Abusive supervision is most commonly studied in the context of the workplace, although can arise in other areas such as in the household and at school. "Abusive supervision has been investigated as an antecedent to negative subordinate workplace outcome." "Workplace violence has combination of situational and personal factors". The study that was conducted looked at the link between abusive supervision and different workplace events.

Action item

In management, an action item is a documented event, task, activity, or action that needs to take place. Action items are discrete units that can be handled by a single person.

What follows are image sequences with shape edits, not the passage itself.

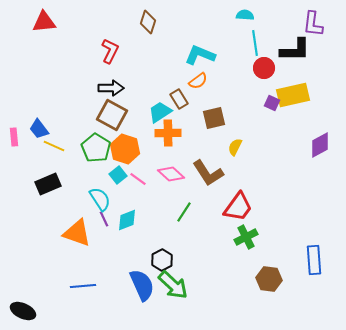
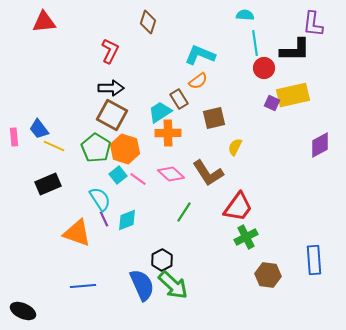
brown hexagon at (269, 279): moved 1 px left, 4 px up
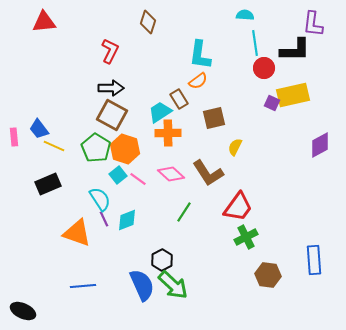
cyan L-shape at (200, 55): rotated 104 degrees counterclockwise
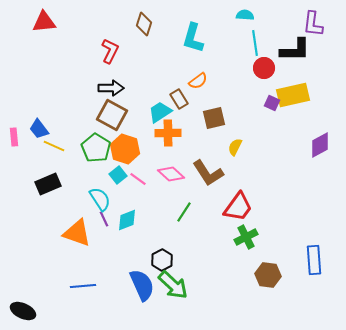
brown diamond at (148, 22): moved 4 px left, 2 px down
cyan L-shape at (200, 55): moved 7 px left, 17 px up; rotated 8 degrees clockwise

Association management company

An association management company, or AMC, provides management and specialized administrative services to non-profit trade associations and professional associations using a for-profit approach. Many AMCs serve as an organizations headquarters, managing day-to-day operations and becoming the public face of the organization. Services may include executive, administrative and financial management; strategic planning; membership development; public affairs and lobbying; education and professional development; statistical research; meetings management; and marketing and communication services. Orienting board members is common; AMCs lay out expectations for fiduciary oversight and point out conflicts of interest. Fernley & Fernley, Inc., based in Philadelphia and founded in 1886, was the first association management company in the United States. More than 600 AMCs worldwide now collectively manage associations ranging in budget size from $50.000 to $16 million and representing more than 3 million members. AMCs can be found in most major U.S. cities. The Alexandria, Va based AMC Institute accredits AMCs under the guidance of the American National Standards Institute. Current employees of AMCs are eligible to apply to become a Certified Association Executive. Chicago-based SmithBucklin is the worlds largest AMC, although Geneva, Switzerland-based MCI Group, a professional conference organiser that offers AMC services, has more employees: 1.900 as of 2016.

Cognitive inertia

Cognitive inertia is the tendency for a particular orientation in how an individual thinks about an issue, belief or strategy to endure or resist change. The physics term inertia is to emphasize the rigidity and resistance to change in the method of cognitive processing the individual uses, especially after it has been in use for a significant amount of time. Commonly confused with belief perseverance, cognitive inertia is the perseverance of how one interprets information, not the perseverance of the belief itself. In clinical and neuroscientific literature cognitive inertia is often defined as a lack of motivation to generate cognitive specific processes to attend to a problem or issue. Cognitive inertia has been implicated in disregard of impending threat to ones health or environment, enduring political values and deficits in task switching. Interest in cognitive inertia was largely taken up by economic and industrial psychologists to explain resistance to change in brand loyalty, group brainstorming and business strategies.

Communities of innovation

Communities that support innovation have been referred to as communities of innovation, communities for innovation, innovation communities, open innovation communities, and communities of creation.